Schultz got six to 23 months, and like Spanier, will spend two in jail. They pleaded guilty to related charges and testified at the trial of Spanier, who refused a plea deal.
Spanier had been convicted in a March jury trial of misdemeanor child endangerment for brushing a 2001 allegation about Sandusky's abuse under the rug. Schultz said: "It really sickens me to think I might have played a part in children being hurt".
Two of the cases against Sandusky heavily involved Curley, Schultz and Spanier. "I'm sorry that I didn't do more, and I apologize to the victims", Schultz said.
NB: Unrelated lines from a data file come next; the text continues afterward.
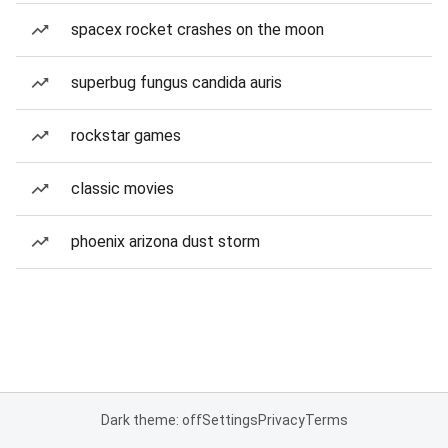
spacex rocket crashes on the moon
superbug fungus candida auris
rockstar games
classic movies
phoenix arizona dust storm
Dark theme: off
Settings
Privacy
Terms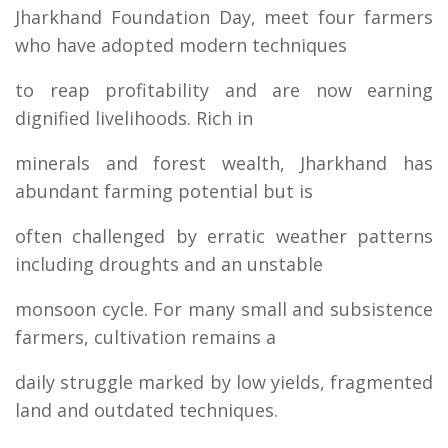
Jharkhand Foundation Day, meet four farmers
who have adopted modern techniques
to reap profitability and are now earning
dignified livelihoods. Rich in
minerals and forest wealth, Jharkhand has
abundant farming potential but is
often challenged by erratic weather patterns
including droughts and an unstable
monsoon cycle. For many small and subsistence
farmers, cultivation remains a
daily struggle marked by low yields, fragmented
land and outdated techniques.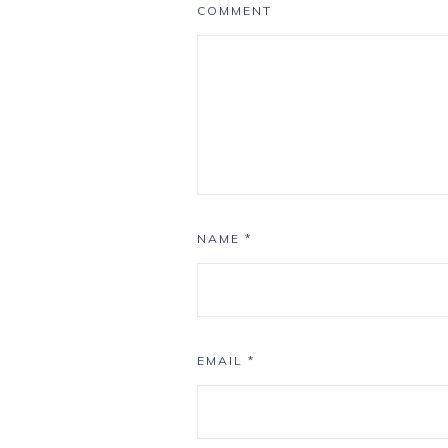
COMMENT
NAME
*
EMAIL
*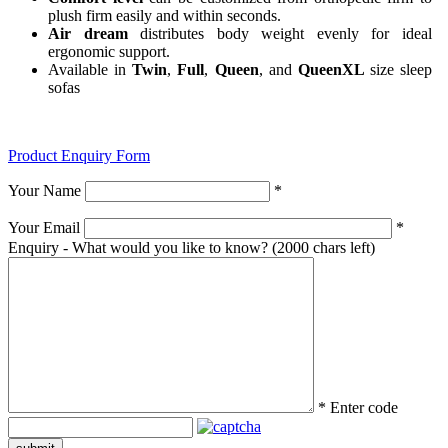
plush firm easily and within seconds.
Air dream
distributes body weight evenly for ideal
ergonomic support.
Available in
Twin
,
Full
,
Queen
, and
QueenXL
size sleep
sofas
Product Enquiry Form
Your Name
*
Your Email
*
Enquiry - What would you like to know?
(2000 chars left)
*
Enter code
Penn State has paid out almost a quarter-billion dollars in fines, settlements and other costs associated with the scandal, and the football program suffered heavy NCAA sanctions.
As CNN notes, the 68-year-old Spanier also will be on probation for two years and must pay a $7,500 fine.
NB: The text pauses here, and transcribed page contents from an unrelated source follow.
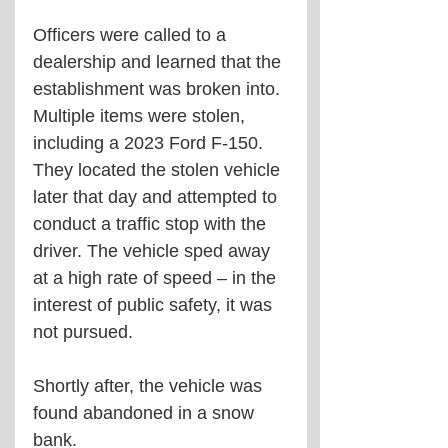
Officers were called to a 
dealership and learned that the 
establishment was broken into. 
Multiple items were stolen, 
including a 2023 Ford F-150. 
They located the stolen vehicle 
later that day and attempted to 
conduct a traffic stop with the 
driver. The vehicle sped away 
at a high rate of speed – in the 
interest of public safety, it was 
not pursued. 
Shortly after, the vehicle was 
found abandoned in a snow 
bank. 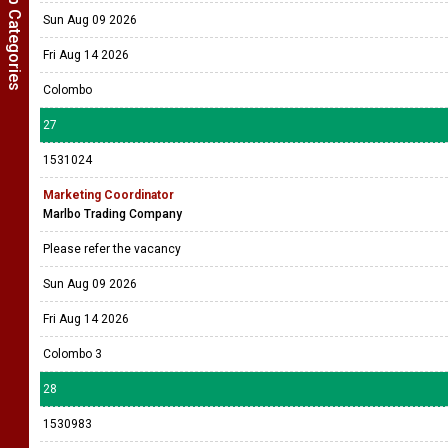
Show Job Categories
Sun Aug 09 2026
Fri Aug 14 2026
Colombo
27
1531024
Marketing Coordinator
Marlbo Trading Company
Please refer the vacancy
Sun Aug 09 2026
Fri Aug 14 2026
Colombo 3
28
1530983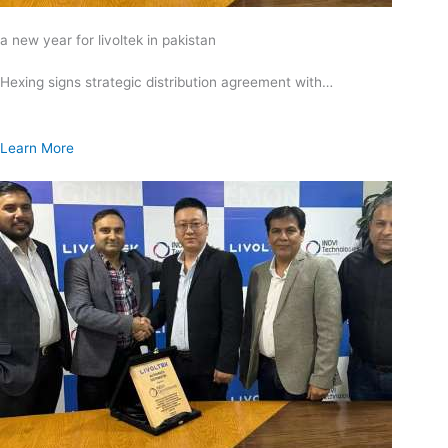
a new year for livoltek in pakistan
Hexing signs strategic distribution agreement with…
Learn More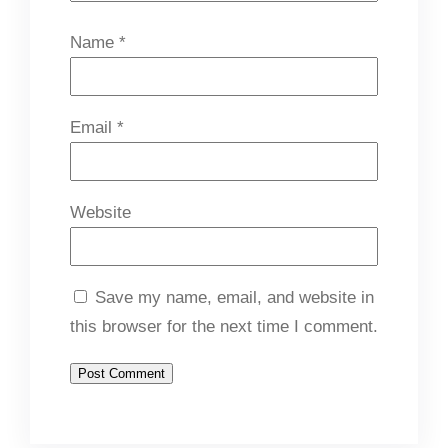
Name
*
Email
*
Website
Save my name, email, and website in
this browser for the next time I comment.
Curley and Schultz were arrested in 2011, and Spanier in 2012.
Attorneys for the three former administrators have not returned calls seeking comment.
In a particularly combative turn at the stand for a prosecution witness, Curley testified that he didn't remember numerous pivotal conversations that led up to the 2001 decision, including his conversations with Paterno.
"Mr. Paterno, the legendary football coach, could have made that phone call without so much as getting his hands dirty", the judge said.
Boccabella saved his strongest words for Spanier, Curley and Schultz - "pillars of the community", he said, who had won awards for their work but lacked the common sense to call authorities when they were given disturbing information about Sandusky. And of McQueary, Boccabella said: "He wasn't a child".